Most claims that men and women are affected differently by disease-associated gene variations are poorly founded. A team of researchers has found that the data supporting such claims are often poorly analysed statistically or come from studies that were not adequately designed to show these links.

“The abysmal standard of statistical analysis in much of genetic epidemiology is little short of scandalous,” says David Balding, professor of statistical genetics at Imperial College London, UK, who was not involved in the study. “This paper reveals an entire industry of prominently reported results that are largely unjustified and probably mostly false.”

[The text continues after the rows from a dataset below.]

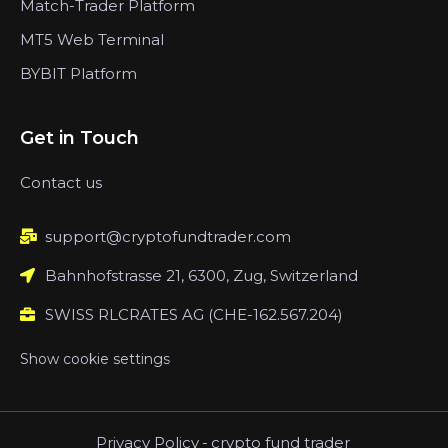
Match-Trader Platform
MT5 Web Terminal
BYBIT Platform
Get in Touch
Contact us
support@cryptofundtrader.com
Bahnhofstrasse 21, 6300, Zug, Switzerland
SWISS RLCRATES AG (CHE-162.567.204)
Show cookie settings
Privacy Policy
-
crypto fund trader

John Ioannidis and his colleagues at the University of Ioannina School of Medicine in Greece evaluated 432 claims in 77 research papers (N. Patsopoulos et al. J. Am. Med. Assoc. 298, 880–893; 2007). The team applied a set of criteria to determine whether the papers' authors had performed the correct analysis, such as comparing like with like, and had taken steps to show that the association was not due to chance. Worryingly, only 12.7% of claims satisfied these criteria. “There is quite a gap between what should have been done and what the journals and reviewers should have asked for, compared with what the authors did,” says Ioannidis.

Many studies were not designed to test for a link between sex and gene variants, with researchers trying to extract associations from their data after the fact. Sample sizes were at least ten times smaller than they needed to be to yield statistically robust results, Ioannidis adds.

“This paper tells us that we don't have a clue whether gender is a real biomarker for any of the clinical areas assessed,” says Howard McLeod, director of the UNC Institute for Pharmacogenomics and Individualized Therapy in Chapel Hill, North Carolina. “Gender, as well as age and race, are crude ways of understanding the complex factors regulating clinical effect,” he adds.